By Sam Inglis @24fpsUK 24fps.org.uk
Catch Me Daddy begins slowly, drawing a portrait of separate lives, all of which seem to be lived on the margins of society. As the first half hour runs on we see that we’re following two sides of a story; a criminal gang and the two teenagers they are looking for. Initially I assumed that what had got Laila (Sameena Jabeen Ahmed) and Aaron (Connor McCarron) in trouble was some kind of debt, but it turns out to be more personal, and more disturbing, than that.
This is tough, gritty stuff. For most of the running time Catch Me Daddy feels very well observed. Early scenes subtly show us the way Laila is living off the radar (as when she says she’ll bring a National Insurance number to work the next day, clearly not intending to). As it becomes clear why the gang are hunting for her and Aaron, and that several are related to Laila, the film develops a foreboding tone, promoted both by what unfolds on screen and by the fact that we know from the news that there is a threatening context behind what we’re seeing.
As downbeat and gritty as Catch Me Daddy can be, it has moments of ecstatic beauty. These are not in the story, which remains grim throughout, but in the imagery. One of the best decisions that director Daniel Wolfe has made here is to get Robbie Ryan on board as cinematographer. A shot early in the film of Laila walking on the misty moors is especially gorgeous, but even in moments that aren’t as immediately striking, Ryan’s photography brings beauty to the story’s ugliness.
The film falls into three quite distinct acts. The first brings the gang to Laila and Aaron’s door, the second has them trying to get away and the third goes off the rails a bit before delivering Laila to the place she’s been trying to avoid. Throughout, Sameena Jabeen Ahmed is excellent in her first film role. In the early scenes she establishes Laila as a likeable girl, while also giving us glimpses of both her fear and her wish to rebel against that fear. Aaron is less clear cut, and though I assume they are supposed to be together, but they don’t seem that close and without a little more of the history it’s tough to get a real handle on their relationship. However, that’s not to say anything bad about Connor McCarron’s forceful performance.
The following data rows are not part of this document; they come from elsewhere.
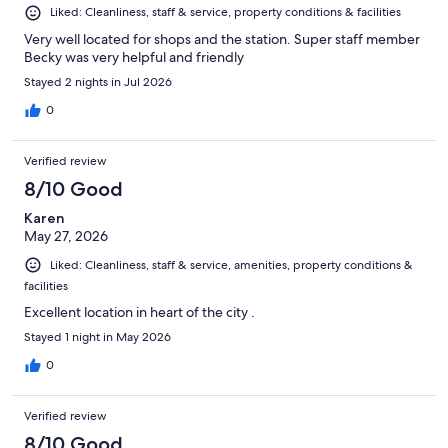
Liked: Cleanliness, staff & service, property conditions & facilities
Very well located for shops and the station. Super staff member
Becky was very helpful and friendly
Stayed 2 nights in Jul 2026
0
Verified review
8/10 Good
Karen
May 27, 2026
Liked: Cleanliness, staff & service, amenities, property conditions &
facilities
Excellent location in heart of the city .
Stayed 1 night in May 2026
0
Verified review
8/10 Good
The performances among the gang pursuing Laila and Aaron are more of a mixed bag, with Gary Lewis making the best of the most well drawn part among them, but others, and the script, lapsing more into cliché as the film runs on. This is what mars their section of the third act.
There have been other films about honour crimes, but they have often been shrill, more concerned with making their point than with being dramatically engaging. Catch Me Daddy makes this balance much better by leaving this aspect almost unremarked upon until Laila is delivered. It worked for me because from about half an hour in I felt the film building with an uneasy sense of inevitability towards its ending. Even then though Daniel Wolfe and his co-writer brother Matthew managed to surprise me. The scene was basically the one I had expected, but the tone and the volume weren’t. It’s horrific, perhaps more so for the strained control that Wasim Zakir, in a one scene role, displays.
Catch Me Daddy has a few problems; the odd performance that feels a bit rote, a few less convincing scenes between the gang, but for the most part it is tense, disturbing and credible, right up to the final, awful, cut to black.